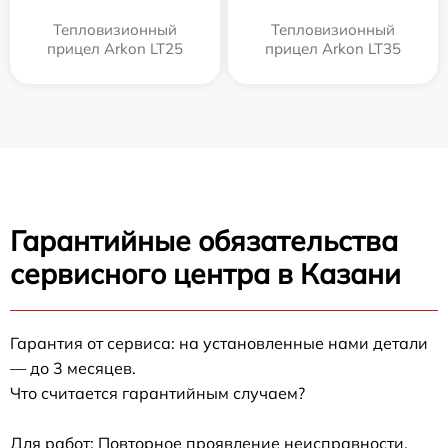
Тепловизионный
Тепловизионный
прицел Arkon LT25
прицел Arkon LT35
Гарантийные обязательства
сервисного центра в Казани
Гарантия от сервиса: на установленные нами детали
— до 3 месяцев.
Что считается гарантийным случаем?
Для работ: Повторное проявление неисправности,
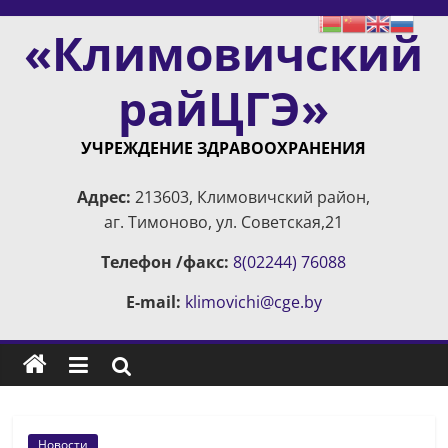
Skip
«Климовичский
to
content
райЦГЭ»
УЧРЕЖДЕНИЕ ЗДРАВООХРАНЕНИЯ
Адрес:
213603, Климовичский район,
аг. Тимоново, ул. Советская,21
Телефон /факс:
8(02244) 76088
E-mail:
klimovichi@cge.by
Новости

- _Task objective_
Give the count of lines above that include the word "прицел", stating no other information.

- _Response_
2